TASK INSTRUCTIONS. Give only the number of lines below that contain the word "Mattison".

⟨

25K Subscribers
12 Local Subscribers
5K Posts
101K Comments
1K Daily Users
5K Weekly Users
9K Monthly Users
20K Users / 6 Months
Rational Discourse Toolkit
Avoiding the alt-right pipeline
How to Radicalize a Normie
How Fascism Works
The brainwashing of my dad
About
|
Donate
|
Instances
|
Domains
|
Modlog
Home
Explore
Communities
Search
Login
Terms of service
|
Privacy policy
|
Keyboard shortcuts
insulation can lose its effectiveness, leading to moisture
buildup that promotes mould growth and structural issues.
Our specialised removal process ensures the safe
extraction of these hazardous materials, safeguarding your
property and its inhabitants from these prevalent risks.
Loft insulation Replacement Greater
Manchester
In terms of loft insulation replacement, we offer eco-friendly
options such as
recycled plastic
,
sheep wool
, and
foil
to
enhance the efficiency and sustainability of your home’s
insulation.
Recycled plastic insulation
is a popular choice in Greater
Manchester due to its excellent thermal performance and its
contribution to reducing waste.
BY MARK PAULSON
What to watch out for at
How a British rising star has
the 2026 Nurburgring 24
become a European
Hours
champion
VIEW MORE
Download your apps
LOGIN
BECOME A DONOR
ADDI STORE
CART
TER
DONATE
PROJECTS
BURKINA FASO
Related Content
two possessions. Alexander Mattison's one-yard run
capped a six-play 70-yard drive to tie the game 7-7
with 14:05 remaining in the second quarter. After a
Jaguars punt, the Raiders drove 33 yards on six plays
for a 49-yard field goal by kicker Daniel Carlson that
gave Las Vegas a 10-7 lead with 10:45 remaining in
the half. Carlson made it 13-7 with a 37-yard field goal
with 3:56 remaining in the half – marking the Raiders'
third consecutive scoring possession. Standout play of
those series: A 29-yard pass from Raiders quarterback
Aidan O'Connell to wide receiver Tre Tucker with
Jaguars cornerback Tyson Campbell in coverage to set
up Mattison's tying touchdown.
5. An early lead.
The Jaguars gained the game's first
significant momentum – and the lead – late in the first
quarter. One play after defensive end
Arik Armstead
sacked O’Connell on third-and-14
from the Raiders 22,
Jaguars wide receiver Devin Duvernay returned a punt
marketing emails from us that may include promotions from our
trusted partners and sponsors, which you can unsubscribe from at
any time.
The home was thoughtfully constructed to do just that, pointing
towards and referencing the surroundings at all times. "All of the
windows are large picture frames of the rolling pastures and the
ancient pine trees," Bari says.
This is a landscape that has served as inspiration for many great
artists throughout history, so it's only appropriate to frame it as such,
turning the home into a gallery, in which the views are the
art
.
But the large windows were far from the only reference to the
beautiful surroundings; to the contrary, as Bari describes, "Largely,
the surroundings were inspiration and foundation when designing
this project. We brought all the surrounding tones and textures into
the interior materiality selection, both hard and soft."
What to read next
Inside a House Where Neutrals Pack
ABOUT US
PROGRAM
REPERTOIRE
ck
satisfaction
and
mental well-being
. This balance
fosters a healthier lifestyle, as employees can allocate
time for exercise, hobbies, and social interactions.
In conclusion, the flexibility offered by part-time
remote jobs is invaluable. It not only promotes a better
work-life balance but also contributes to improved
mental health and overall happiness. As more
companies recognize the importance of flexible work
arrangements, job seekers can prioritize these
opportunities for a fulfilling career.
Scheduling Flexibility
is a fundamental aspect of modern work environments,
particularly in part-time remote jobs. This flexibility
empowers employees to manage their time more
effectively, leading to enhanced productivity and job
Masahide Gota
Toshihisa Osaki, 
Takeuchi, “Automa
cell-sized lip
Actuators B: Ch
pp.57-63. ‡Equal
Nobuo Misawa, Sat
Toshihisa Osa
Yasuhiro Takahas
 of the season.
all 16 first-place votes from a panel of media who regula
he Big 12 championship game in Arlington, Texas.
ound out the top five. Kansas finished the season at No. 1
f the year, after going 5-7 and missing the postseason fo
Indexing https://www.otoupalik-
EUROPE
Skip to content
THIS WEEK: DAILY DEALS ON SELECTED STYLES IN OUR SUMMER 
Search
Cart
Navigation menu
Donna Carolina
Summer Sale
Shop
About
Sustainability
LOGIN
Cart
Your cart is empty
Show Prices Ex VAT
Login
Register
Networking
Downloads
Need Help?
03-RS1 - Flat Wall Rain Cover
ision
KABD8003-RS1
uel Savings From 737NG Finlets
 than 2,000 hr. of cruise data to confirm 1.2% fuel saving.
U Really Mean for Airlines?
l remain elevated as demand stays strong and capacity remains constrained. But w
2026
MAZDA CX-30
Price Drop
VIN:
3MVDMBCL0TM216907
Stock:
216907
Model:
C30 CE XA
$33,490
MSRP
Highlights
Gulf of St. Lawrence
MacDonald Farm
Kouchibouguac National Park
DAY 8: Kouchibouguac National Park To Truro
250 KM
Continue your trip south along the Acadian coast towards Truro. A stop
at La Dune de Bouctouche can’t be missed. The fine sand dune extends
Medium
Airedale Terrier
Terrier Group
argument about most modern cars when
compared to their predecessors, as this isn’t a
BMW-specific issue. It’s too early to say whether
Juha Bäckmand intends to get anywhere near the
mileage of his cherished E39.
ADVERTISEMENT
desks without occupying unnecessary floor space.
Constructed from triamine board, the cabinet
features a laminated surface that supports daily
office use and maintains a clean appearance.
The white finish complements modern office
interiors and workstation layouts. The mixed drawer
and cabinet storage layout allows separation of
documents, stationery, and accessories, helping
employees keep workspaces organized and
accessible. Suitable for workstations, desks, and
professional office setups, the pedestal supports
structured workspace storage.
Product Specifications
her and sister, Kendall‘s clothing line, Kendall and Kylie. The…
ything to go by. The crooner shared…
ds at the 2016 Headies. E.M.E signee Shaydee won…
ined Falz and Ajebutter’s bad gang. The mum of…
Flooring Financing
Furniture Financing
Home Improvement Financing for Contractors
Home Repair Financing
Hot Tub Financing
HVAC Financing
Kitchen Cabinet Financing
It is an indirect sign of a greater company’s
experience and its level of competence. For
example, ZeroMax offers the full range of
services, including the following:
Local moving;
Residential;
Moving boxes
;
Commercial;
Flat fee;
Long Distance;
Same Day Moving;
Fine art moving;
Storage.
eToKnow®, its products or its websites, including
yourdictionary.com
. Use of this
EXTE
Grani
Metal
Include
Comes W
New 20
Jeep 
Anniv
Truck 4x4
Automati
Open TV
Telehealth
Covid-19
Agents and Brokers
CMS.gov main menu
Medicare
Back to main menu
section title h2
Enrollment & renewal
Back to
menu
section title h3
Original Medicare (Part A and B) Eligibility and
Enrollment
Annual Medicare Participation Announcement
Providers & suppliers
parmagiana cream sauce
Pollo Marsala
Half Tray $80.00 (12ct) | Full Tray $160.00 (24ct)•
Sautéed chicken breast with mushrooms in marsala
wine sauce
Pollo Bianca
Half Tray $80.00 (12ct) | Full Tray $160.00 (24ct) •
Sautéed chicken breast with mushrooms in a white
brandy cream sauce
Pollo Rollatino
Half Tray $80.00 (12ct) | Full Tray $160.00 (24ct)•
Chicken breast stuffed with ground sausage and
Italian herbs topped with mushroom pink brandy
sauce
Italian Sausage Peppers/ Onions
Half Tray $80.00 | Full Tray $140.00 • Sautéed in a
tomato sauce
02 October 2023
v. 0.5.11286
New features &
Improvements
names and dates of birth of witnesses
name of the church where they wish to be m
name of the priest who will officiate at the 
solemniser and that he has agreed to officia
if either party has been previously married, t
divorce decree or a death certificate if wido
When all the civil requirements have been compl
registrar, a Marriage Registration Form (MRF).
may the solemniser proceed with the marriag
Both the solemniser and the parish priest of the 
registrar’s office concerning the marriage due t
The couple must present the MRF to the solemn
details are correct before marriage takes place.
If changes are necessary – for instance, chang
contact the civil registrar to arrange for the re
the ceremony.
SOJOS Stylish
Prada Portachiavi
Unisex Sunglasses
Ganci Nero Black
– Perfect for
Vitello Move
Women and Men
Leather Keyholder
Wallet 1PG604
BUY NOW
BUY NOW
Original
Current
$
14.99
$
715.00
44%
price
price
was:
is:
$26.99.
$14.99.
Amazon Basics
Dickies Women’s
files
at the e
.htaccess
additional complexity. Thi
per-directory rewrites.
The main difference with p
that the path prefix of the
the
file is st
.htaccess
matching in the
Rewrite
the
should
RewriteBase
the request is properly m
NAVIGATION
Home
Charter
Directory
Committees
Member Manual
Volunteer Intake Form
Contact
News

⟩

COMPLETED EXERCISE. 2